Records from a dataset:
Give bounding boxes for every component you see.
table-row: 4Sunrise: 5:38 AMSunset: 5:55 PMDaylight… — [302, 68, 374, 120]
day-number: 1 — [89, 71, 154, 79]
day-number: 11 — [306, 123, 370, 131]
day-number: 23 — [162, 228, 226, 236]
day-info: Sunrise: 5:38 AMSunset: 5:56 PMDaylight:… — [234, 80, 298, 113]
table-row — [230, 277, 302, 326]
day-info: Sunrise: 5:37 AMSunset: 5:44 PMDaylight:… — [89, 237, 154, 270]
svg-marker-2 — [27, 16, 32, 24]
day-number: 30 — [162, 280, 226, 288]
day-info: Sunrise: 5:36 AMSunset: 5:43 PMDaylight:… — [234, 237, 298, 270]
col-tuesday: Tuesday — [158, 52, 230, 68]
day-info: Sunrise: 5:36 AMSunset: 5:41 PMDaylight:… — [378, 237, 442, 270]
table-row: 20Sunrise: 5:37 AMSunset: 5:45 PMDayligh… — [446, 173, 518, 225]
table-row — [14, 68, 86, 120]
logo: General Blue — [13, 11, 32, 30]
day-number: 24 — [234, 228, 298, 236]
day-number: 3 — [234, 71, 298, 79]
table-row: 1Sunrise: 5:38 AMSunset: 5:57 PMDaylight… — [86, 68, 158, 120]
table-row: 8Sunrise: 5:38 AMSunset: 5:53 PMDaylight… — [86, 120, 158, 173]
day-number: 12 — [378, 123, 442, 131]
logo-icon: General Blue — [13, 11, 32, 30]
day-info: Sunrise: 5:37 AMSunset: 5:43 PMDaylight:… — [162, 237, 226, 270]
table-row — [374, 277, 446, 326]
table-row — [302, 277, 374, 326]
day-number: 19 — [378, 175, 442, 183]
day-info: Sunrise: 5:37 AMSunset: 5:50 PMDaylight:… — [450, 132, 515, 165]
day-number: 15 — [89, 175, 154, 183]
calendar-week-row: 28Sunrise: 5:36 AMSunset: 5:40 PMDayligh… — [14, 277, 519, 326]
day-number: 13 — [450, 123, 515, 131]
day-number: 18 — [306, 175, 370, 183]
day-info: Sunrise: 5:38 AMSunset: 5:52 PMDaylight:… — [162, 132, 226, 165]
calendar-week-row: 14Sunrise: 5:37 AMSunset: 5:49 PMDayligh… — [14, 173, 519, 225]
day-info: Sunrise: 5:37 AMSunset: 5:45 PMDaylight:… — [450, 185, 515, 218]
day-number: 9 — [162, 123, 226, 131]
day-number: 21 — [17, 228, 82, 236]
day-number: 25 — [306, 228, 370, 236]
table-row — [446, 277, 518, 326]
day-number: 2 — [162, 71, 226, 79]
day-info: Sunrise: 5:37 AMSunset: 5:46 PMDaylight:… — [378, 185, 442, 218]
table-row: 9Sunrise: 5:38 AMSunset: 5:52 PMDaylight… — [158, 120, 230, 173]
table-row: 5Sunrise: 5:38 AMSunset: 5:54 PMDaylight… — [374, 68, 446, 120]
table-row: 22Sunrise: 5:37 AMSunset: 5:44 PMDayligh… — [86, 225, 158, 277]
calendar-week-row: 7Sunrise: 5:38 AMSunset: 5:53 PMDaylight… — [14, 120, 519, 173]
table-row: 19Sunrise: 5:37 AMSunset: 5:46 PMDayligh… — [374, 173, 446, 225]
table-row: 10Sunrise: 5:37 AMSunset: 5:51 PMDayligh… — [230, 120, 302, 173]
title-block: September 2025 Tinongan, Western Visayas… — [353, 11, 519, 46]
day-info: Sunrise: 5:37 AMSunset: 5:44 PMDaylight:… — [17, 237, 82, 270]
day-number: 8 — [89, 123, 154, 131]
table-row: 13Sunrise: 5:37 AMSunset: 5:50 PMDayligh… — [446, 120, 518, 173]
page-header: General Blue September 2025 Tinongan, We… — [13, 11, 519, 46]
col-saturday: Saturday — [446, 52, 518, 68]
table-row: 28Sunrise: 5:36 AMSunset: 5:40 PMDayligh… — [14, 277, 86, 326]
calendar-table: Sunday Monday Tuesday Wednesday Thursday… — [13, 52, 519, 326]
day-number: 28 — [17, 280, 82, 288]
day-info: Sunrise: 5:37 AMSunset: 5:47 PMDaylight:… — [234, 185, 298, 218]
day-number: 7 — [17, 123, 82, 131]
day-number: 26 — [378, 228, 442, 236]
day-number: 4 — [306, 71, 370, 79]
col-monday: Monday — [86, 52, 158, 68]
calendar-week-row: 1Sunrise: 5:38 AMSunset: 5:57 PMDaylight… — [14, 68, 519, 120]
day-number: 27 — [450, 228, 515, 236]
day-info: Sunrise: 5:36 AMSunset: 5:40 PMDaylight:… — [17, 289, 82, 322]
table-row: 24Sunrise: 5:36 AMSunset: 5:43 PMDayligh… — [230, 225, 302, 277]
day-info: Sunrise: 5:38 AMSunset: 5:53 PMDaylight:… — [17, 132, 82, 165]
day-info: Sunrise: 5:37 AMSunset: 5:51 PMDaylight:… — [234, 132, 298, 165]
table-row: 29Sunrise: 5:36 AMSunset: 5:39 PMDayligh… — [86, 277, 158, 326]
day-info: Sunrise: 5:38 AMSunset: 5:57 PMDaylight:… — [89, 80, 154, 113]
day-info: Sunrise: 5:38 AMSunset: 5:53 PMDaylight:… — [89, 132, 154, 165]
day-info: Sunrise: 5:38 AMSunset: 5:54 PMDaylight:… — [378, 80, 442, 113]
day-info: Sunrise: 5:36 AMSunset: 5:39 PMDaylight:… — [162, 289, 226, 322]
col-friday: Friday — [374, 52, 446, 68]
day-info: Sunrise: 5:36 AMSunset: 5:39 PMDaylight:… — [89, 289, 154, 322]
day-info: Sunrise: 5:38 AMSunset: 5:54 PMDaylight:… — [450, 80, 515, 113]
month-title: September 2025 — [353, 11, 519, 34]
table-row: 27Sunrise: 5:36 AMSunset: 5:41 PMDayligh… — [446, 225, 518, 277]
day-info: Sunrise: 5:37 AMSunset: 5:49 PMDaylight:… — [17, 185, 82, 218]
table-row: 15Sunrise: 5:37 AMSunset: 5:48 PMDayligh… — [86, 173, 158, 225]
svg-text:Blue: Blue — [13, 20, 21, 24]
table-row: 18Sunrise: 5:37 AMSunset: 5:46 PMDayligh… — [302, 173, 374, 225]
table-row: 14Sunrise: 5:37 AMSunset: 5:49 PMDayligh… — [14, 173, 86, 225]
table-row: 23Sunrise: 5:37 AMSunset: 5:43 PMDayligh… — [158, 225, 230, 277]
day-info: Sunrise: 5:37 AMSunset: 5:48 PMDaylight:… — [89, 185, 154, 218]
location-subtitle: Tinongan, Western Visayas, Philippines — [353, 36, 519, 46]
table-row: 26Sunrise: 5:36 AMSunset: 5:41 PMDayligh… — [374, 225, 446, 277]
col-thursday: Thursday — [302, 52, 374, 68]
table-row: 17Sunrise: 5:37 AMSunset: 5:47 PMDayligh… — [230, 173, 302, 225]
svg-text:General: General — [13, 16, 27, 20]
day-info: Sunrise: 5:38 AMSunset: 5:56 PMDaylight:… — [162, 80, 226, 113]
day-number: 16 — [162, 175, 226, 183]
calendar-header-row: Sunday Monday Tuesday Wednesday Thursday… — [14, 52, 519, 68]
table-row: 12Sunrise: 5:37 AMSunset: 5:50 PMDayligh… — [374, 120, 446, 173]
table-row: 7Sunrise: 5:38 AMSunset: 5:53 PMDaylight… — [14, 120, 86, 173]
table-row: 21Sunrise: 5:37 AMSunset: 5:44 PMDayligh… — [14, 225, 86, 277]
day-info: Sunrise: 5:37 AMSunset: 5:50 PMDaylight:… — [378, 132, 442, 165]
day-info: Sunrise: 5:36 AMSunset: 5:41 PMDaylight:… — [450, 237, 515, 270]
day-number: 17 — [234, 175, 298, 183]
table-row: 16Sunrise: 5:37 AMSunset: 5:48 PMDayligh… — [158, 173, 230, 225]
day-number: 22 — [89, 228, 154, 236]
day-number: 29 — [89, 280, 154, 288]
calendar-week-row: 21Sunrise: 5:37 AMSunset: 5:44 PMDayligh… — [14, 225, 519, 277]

▶ **Your objective**
What lines of the data include the word "Wednesday"? Copy each of them.

▶ **Written answer**
calendar-table: Sunday Monday Tuesday Wednesday Thursday… — [13, 52, 519, 326]
calendar-header-row: Sunday Monday Tuesday Wednesday Thursday… — [14, 52, 519, 68]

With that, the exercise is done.